Wang Yuan, Dupont Pierre E
Department of Cardiac Surgery, Boston Children's Hospital, Harvard Medical School, Boston, MA 02115, USA.
IEEE Robot Autom Lett. 2025 Jan;10(1):96-103. doi: 10.1109/lra.2024.3504321. Epub 2024 Nov 21.
While robotic control of catheter motion can improve tip positioning accuracy, hysteresis arising from tendon friction and flexural deformation degrades kinematic modeling accuracy. In this paper, we compare the capabilities of three types of models for representing the forward and inverse kinematic maps of a clinical single-tendon cardiac catheter. Classical hysteresis models, neural networks and hybrid combinations of the two are included. Our results show that modeling accuracy is best when models are trained using motions corresponding to the anticipated clinical motions.
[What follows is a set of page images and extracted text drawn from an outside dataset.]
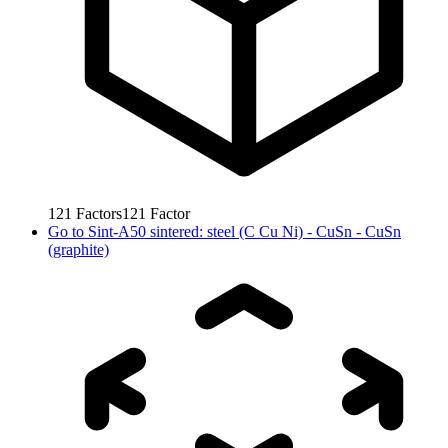
121
Factors
121
Factor
Go to
Sint-A50 sintered: steel (C Cu Ni) - CuSn - CuSn
(graphite)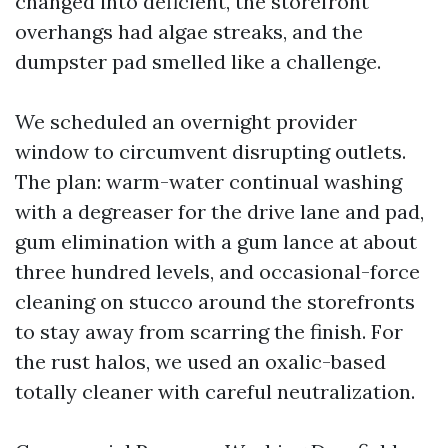
changed into deficient, the storefront
overhangs had algae streaks, and the
dumpster pad smelled like a challenge.
We scheduled an overnight provider
window to circumvent disrupting outlets.
The plan: warm-water continual washing
with a degreaser for the drive lane and pad,
gum elimination with a gum lance at about
three hundred levels, and occasional-force
cleaning on stucco around the storefronts
to stay away from scarring the finish. For
the rust halos, we used an oxalic-based
totally cleaner with careful neutralization.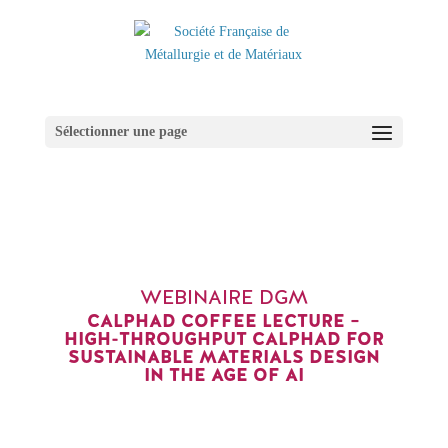
Sélectionner une page
WEBINAIRE DGM
CALPHAD COFFEE LECTURE –
HIGH-THROUGHPUT CALPHAD FOR
SUSTAINABLE MATERIALS DESIGN
IN THE AGE OF AI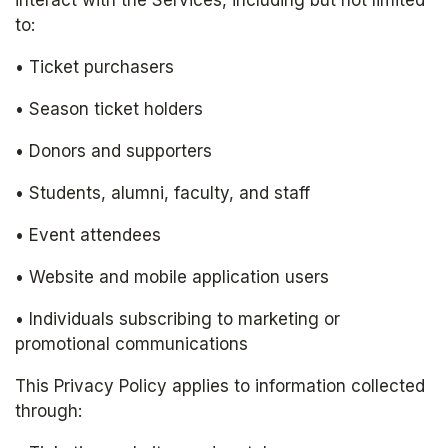
interact with the Services, including but not limited 
to:
• Ticket purchasers
• Season ticket holders
• Donors and supporters
• Students, alumni, faculty, and staff
• Event attendees
• Website and mobile application users
• Individuals subscribing to marketing or 
promotional communications
This Privacy Policy applies to information collected 
through: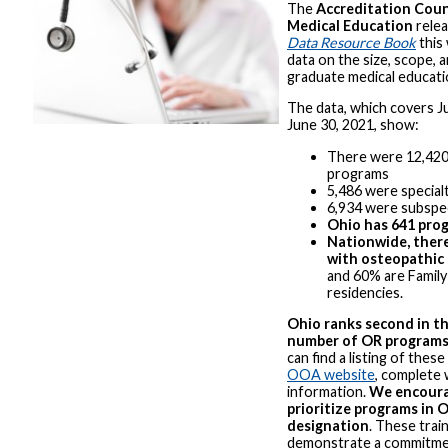
The
Accreditation Coun
Medical Education
relea
Data Resource Book
this 
data on the size, scope, a
graduate medical educatio
The data, which covers Ju
June 30, 2021, show:
There were 12,420
programs
5,486 were specia
6,934 were subspe
Ohio has 641 pro
Nationwide, ther
with osteopathic
and 60% are Family
residencies.
Ohio ranks second in th
number of OR program
can find a listing of thes
OOA website
, complete 
information.
We encoura
prioritize programs in 
designation
. These train
demonstrate a commitme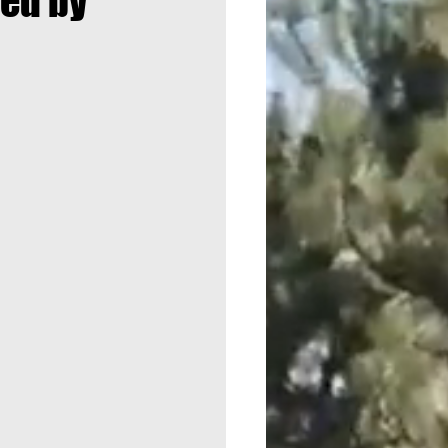
ded by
For sinusoidal motions, recurrent neural network models provide the best performance. For point-to-point motions, however, a simple backlash model can provide comparable performance to a recurrent neural network.
虽然导管运动的机器人控制可以提高尖端定位精度,但肌腱摩擦和弯曲变形引起的滞后会降低运动学建模精度。在本文中,我们比较了三种类型的模型在表示临床单肌腱心脏导管的正向和反向运动学映射方面的能力。其中包括经典滞后模型、神经网络以及两者的混合组合。我们的结果表明,当使用与预期临床运动相对应的运动对模型进行训练时,建模精度最佳。对于正弦运动,递归神经网络模型表现最佳。然而,对于点对点运动,一个简单的间隙模型可以提供与递归神经网络相当的性能。